The paper’s commitment to national defense and the value of military service led to some of the most focused and substantive coverage of issues facing the military of any mainstream news outlet in the country, from matters of grand national strategy to the gripes and frustrations of ordinary grunts and their families. Unlike many other U.S. media outlets, The Times has kept its commitment to fair and hard-hitting foreign and national security coverage, even as it remains must-reading inside the Beltway and on Capitol Hill.
Taking the lead
The paper proved itself repeatedly willing to pursue stories and scandals that the established media gatekeepers dismissed or overlooked: the book publishing deals that brought down Democratic House Speaker Jim Wright; the House bank scandal; the reprimand of Rep. Barney Frank; Whitewater and the personal scandals that dogged Mr.
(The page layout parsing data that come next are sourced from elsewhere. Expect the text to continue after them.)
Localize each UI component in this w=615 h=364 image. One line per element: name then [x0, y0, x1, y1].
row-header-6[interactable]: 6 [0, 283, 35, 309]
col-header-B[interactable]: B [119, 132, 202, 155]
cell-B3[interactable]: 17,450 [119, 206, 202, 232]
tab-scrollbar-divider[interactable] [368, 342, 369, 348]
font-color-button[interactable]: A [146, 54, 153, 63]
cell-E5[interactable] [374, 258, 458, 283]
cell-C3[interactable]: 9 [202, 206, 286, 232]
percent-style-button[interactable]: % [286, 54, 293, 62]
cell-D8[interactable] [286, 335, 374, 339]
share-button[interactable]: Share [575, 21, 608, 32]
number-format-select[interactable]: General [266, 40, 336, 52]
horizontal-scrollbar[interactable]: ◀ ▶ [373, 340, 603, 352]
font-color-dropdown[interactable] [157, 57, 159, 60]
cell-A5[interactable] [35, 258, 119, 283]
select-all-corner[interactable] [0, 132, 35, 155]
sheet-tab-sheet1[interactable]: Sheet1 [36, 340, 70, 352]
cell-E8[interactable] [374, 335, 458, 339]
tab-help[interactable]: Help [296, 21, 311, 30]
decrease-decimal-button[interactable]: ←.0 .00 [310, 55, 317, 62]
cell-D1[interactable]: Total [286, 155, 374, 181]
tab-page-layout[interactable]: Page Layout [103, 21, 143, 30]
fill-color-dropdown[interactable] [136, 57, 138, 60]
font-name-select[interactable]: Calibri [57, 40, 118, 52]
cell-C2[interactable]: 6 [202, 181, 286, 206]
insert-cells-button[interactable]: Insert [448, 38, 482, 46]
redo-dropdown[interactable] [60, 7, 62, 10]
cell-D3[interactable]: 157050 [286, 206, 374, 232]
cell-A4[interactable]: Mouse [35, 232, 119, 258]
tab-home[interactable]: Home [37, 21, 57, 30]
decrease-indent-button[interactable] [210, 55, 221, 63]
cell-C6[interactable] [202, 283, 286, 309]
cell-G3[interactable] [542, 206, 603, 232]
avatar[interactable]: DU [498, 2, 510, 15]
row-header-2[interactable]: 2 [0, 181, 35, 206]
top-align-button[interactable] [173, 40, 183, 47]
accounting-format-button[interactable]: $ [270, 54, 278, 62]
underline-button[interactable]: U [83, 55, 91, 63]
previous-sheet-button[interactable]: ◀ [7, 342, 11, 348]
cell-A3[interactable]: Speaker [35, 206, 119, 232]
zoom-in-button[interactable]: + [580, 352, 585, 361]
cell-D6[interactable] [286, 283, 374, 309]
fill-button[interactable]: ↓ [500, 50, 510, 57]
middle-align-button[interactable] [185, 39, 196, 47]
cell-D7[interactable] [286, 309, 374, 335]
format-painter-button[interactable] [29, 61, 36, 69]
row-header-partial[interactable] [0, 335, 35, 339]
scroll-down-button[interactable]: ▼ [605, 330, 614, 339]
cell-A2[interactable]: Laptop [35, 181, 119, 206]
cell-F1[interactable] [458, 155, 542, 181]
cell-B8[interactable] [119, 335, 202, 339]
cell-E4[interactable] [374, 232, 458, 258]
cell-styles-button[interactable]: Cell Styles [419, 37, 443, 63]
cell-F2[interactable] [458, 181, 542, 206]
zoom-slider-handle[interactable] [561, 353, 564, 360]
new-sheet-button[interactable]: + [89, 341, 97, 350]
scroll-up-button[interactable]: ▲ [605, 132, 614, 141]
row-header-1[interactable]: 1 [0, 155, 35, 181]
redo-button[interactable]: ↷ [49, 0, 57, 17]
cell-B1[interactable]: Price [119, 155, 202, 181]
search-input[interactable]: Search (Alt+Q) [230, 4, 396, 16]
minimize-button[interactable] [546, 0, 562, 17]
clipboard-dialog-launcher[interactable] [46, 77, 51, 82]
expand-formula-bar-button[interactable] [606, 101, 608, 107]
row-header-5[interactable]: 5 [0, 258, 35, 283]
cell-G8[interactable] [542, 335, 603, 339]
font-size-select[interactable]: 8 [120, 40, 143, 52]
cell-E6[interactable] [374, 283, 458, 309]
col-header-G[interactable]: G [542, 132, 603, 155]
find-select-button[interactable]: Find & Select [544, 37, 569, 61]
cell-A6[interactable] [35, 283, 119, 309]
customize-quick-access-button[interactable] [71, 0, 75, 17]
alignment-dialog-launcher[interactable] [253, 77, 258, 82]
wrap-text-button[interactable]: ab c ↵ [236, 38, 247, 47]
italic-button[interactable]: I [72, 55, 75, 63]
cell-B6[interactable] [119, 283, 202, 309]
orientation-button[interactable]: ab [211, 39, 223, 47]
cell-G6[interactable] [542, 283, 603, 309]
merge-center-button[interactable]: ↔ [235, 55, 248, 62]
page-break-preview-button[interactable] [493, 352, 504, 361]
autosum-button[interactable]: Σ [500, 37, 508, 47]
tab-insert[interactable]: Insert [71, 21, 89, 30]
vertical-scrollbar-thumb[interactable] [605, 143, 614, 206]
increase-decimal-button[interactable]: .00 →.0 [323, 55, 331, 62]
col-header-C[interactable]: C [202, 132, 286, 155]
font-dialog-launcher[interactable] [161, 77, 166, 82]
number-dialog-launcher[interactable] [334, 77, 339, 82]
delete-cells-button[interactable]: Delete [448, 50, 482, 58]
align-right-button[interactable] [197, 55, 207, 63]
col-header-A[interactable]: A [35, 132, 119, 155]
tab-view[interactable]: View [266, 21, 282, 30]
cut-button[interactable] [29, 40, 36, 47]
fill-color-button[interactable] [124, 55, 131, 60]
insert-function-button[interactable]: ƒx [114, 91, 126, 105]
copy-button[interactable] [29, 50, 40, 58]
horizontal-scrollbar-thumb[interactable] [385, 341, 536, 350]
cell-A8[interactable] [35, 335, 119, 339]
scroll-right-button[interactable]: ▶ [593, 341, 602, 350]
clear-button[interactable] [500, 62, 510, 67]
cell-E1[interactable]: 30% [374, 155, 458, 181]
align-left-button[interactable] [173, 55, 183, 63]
Clinton throughout his presidency; the massive Promise Keepers march on Washington; the ethical shortcomings of a string of D.C. mayors; China’s military buildup and its efforts to infiltrate the American military and commercial establishment; the international tug of war over the fate of a Cuban boy named Elian Gonzalez; the crippling Republican infighting over the tenure of party Chairman Michael S. Steele; the coaching merry-go-round that has undermined the once-mighty Redskins; the long-running policy debates on immigration, education, religious freedom and the decline of the family.
Born in an age when typeset tastes in newspapers ran the gamut from dark gray to light gray, The Times pioneered — along with USA Today, another mold-breaking daily newspaper with national ambitions that debuted five months after The Times hit the newsstands — the use of color and eye-catching graphics to enliven coverage and enhance the reader’s understanding. The WashingtonTimes.com website launched on May 17, 1996, and now is the foundation of The Times’ integrated online and in-print news coverage.
Even in times of organizational and financial uncertainty, Times’ officials have expressed a commitment to the paper’s values and a willingness to provide the support needed to keep it in the marketplace.
At the 2012 funeral for Rev. Moon, Bo Hi Pak, who worked beside and translated for Rev. Moon for more than a half-century, expressed a quiet optimism in an interview that the church and The Times could handle the difficult transition period.
“Rev. Moon’s teachings were completely recorded. We know what he left us as a spiritual will,” said Mr. Pak, who was president and chairman of The Washington Times when it was founded in 1982.